PROBLEM TO SOLVE:
Look through the data below. Pick out the lines holding the string "contenido".

RECORDED INFORMATION:
+++
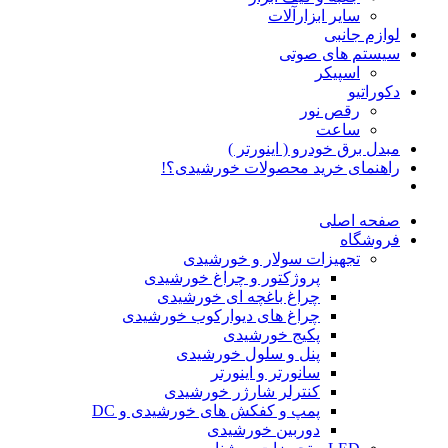
سایر ابزارآلات
لوازم جانبی
سیستم های صوتی
اسپیکر
دکوراتیو
رقص نور
ساعت
مبدل برق خودرو ( اینورتر )
راهنمای خرید محصولات خورشیدی؟!
صفحه اصلی
فروشگاه
تجهیزات سولار و خورشیدی
پروژکتور و چراغ خورشیدی
چراغ باغچه ای خورشیدی
چراغ های دیوارکوب خورشیدی
پکیج خورشیدی
پنل و سلول خورشیدی
سانورتر و اینورتر
کنترلر شارژر خورشیدی
پمپ و کفکش های خورشیدی و DC
دوربین خورشیدی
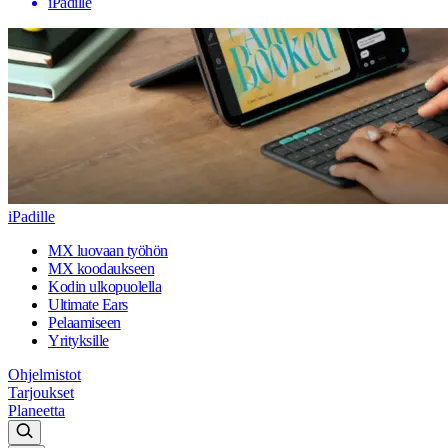
iPadille
iPadille
MX luovaan työhön
MX koodaukseen
Kodin ulkopuolella
Ultimate Ears
Pelaamiseen
Yrityksille
Ohjelmistot
Tarjoukset
Planeetta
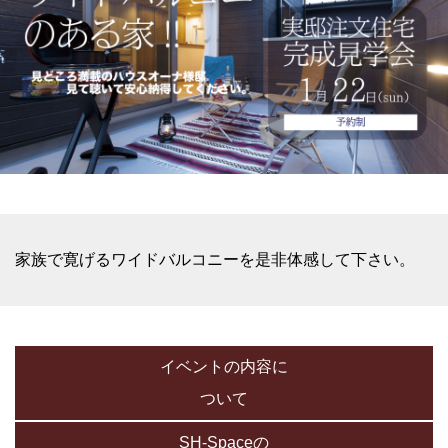
家族で寛げるワイドバルコニーを是非体感して下さい。
イベントの内容に
ついて
SH-Spaceの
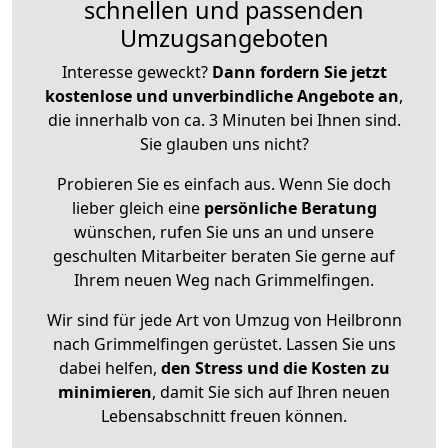
schnellen und passenden
Umzugsangeboten
Interesse geweckt?
Dann fordern Sie jetzt
kostenlose und unverbindliche Angebote an
,
die innerhalb von ca. 3 Minuten bei Ihnen sind.
Sie glauben uns nicht?
Probieren Sie es einfach aus. Wenn Sie doch
lieber gleich eine
persönliche Beratung
wünschen, rufen Sie uns an und unsere
geschulten Mitarbeiter beraten Sie gerne auf
Ihrem neuen Weg nach Grimmelfingen.
Wir sind für jede Art von Umzug von Heilbronn
nach Grimmelfingen gerüstet. Lassen Sie uns
dabei helfen,
den Stress und die Kosten zu
minimieren
, damit Sie sich auf Ihren neuen
Lebensabschnitt freuen können.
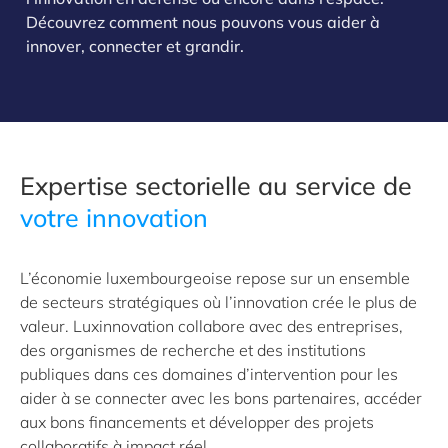
Découvrez comment nous pouvons vous aider à
innover, connecter et grandir.
Expertise sectorielle au service de
votre innovation
L’économie luxembourgeoise repose sur un ensemble
de secteurs stratégiques où l’innovation crée le plus de
valeur. Luxinnovation collabore avec des entreprises,
des organismes de recherche et des institutions
publiques dans ces domaines d’intervention pour les
aider à se connecter avec les bons partenaires, accéder
aux bons financements et développer des projets
collaboratifs à impact réel.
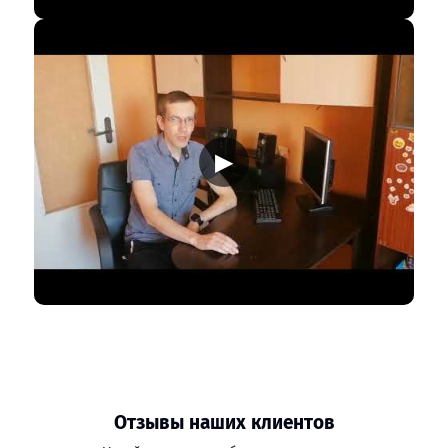
▶
Отзывы наших клиентов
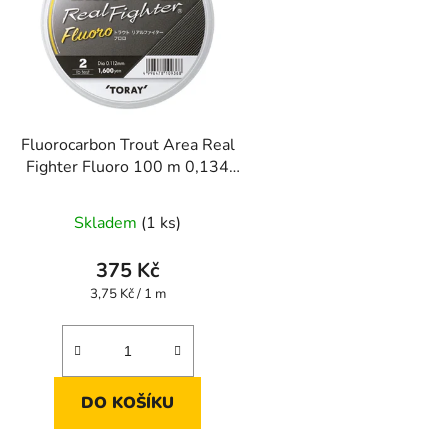
Fluorocarbon Trout Area Real
Fighter Fluoro 100 m 0,134
mm
Skladem
(1 ks)
375 Kč
Měrná
3,75 Kč / 1 m
cena:
DO KOŠÍKU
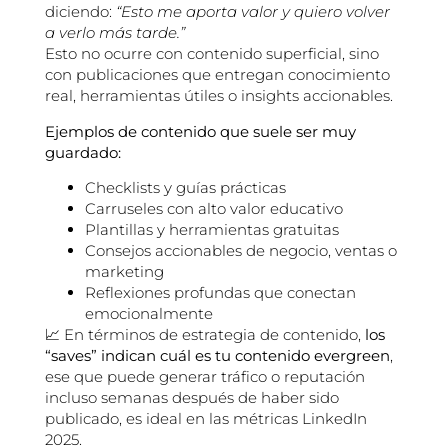
diciendo:
“Esto me aporta valor y quiero volver
a verlo más tarde.”
Esto no ocurre con contenido superficial, sino
con publicaciones que entregan conocimiento
real, herramientas útiles o insights accionables.
Ejemplos de contenido que suele ser muy
guardado:
Checklists y guías prácticas
Carruseles con alto valor educativo
Plantillas y herramientas gratuitas
Consejos accionables de negocio, ventas o
marketing
Reflexiones profundas que conectan
emocionalmente
📈 En términos de estrategia de contenido,
los
“saves” indican cuál es tu contenido evergreen
,
ese que puede generar tráfico o reputación
incluso semanas después de haber sido
publicado, es ideal en las métricas LinkedIn
2025.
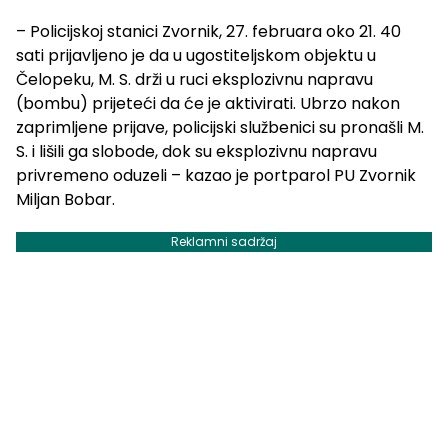
– Policijskoj stanici Zvornik, 27. februara oko 21. 40
sati prijavljeno je da u ugostiteljskom objektu u
Čelopeku, M. S. drži u ruci eksplozivnu napravu
(bombu) prijeteći da će je aktivirati. Ubrzo nakon
zaprimljene prijave, policijski službenici su pronašli M.
S. i lišili ga slobode, dok su eksplozivnu napravu
privremeno oduzeli – kazao je portparol PU Zvornik
Miljan Bobar.
Reklamni sadržaj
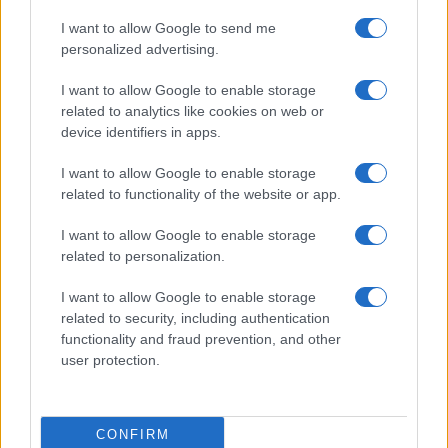
I want to allow Google to send me
personalized advertising.
I want to allow Google to enable storage
related to analytics like cookies on web or
device identifiers in apps.
I want to allow Google to enable storage
related to functionality of the website or app.
Arrestati cinque agenti della polizia locale di Milano: le
accuse e i dettagli
I want to allow Google to enable storage
Alessandro Tassinari · 7 Ago 2026
related to personalization.
NEWS
I want to allow Google to enable storage
related to security, including authentication
functionality and fraud prevention, and other
user protection.
CONFIRM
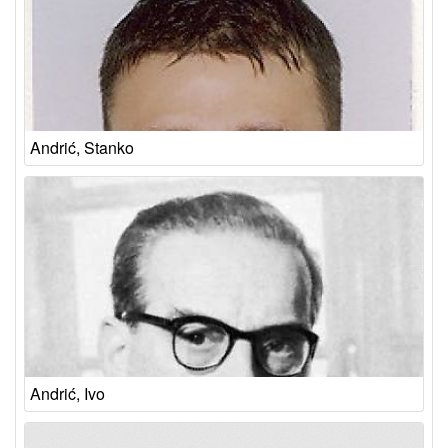
Andrić, Stanko
Andrić, Ivo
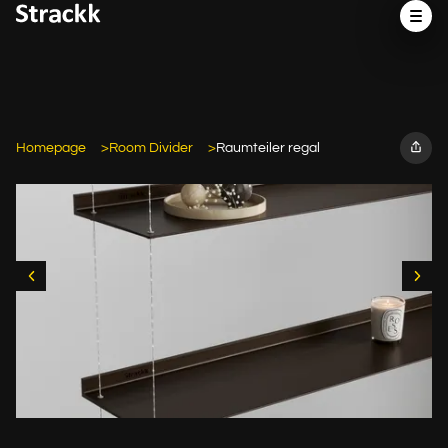
Homepage
Room Divider
Raumteiler regal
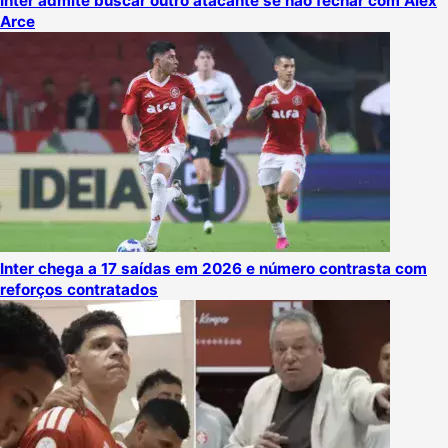
Inter admite buscar outro atacante se não fechar com Álex
Arce
Inter chega a 17 saídas em 2026 e número contrasta com
reforços contratados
+++
RESPONSE FOR THIS EXERCISE:
Esto no ocurre con contenido superficial, sino
Ejemplos de contenido que suele ser muy
📈 En términos de estrategia de contenido,
“saves” indican cuál es tu contenido evergreen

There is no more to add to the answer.